Text Insight Solution
==============================================================================
Keywords: text insight solution, unstructured document to structured data, pdf to data


Summary
------------------------------------------------------------------------------
"Text Insight" is an "Unstructured Document to Structured Data" solution that can extract high quality, machine readable, structured data from PDF, Image, or any None Text data format (has potential to extend to process Audio / Video). Target vertical industry include:

- Law Service
- Financial Document
- Insurance Document
- Health Care Document


Architect
------------------------------------------------------------------------------
.. raw:: html
    :file: ./pdf-to-data-solution.drawio.html


.. tab:: 1. Raw Data

    User or Machine uploads raw document to S3 bucket.

    S3 Folder Structure:

    - Raw File: ``2022-01-01-financial-report.pdf``
    - S3 Object: ``s3://my-bucket/my-folder/01-raw/${45781d436b1c285fbf11eb90e60a2a93_MD5}.dat``, the ``4578...`` is the MD5 of ``2022-01-01-financial-report.pdf`` for deduplication. The original file name can be stored as a S3 Object Tag

.. tab:: 2. Trigger Text Tract

    Once the raw file been uploaded to S3 bucket, the S3 put object event will trigger a Lambda Function, and the Lambda Function calls the Textract **async** API.

.. tab:: 3. Textract

    Once the text-extract operation is done, Textract will store the "machine readable extracted data" in JSON format in S3 bucket. Since this process may takes long (if it is 100+ pages PDF), you can configure to send an notification to the SNS topic when it is done.

.. tab:: 4. Extracted Text

    The extracted text data is stored in S3 bucket

    The Machine readable extracted data:

    .. code-block:: python

        # Sample textract output JSON
        {
            "Blocks": [
                {
                    "Id": "c6dac97a-ec9d-4b74-b9f4-554853bd88a4",
                    "BlockType": "PAGE | LINE | WORD",
                    "Text": "your text here",
                    "Geometry": {
                        "BoundingBox": {...},
                        "Polygon": [...]
                    },
                    "Relationships": [...],
                    ...
                },
                ...
            ]
        }

    Convert to Human readable extracted text:

    .. code-block:: python

        # Create a pure-text merged view of the extracted text data
        data = json.loads(s3path.read_text())
        lines = list()
        for block in data["Blocks"]:
            s.add(block["BlockType"])
            if block["BlockType"] == "LINE":
                lines.append(block["Text"])
        content = "\n".join(lines)

.. tab:: 5. SNS Topic

    Textract will send a message to SNS topic when the async operation is done. It can trigger subsequence job as required.
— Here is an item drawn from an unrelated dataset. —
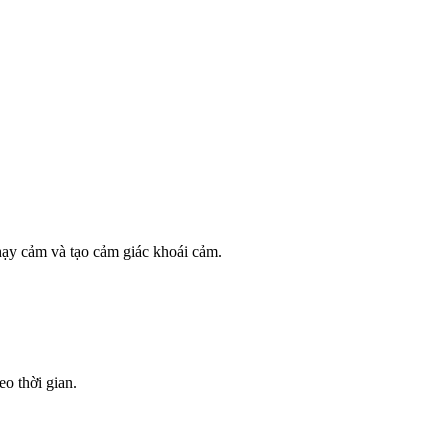
hạy cảm và tạo cảm giác khoái cảm.
o thời gian.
.. tab:: 6. Trigger Comprehend

    The SNS message triggers a Lambda Function that invoke the Comprehend API, try to detect entities from extracted text. The input of the comprehend is the "Human readable extracted text" data.

.. tab:: 7. Comprehend

    Once the detect-entity operation is done, it will store the machine readable detected entities data in JSON in S3 Bucket.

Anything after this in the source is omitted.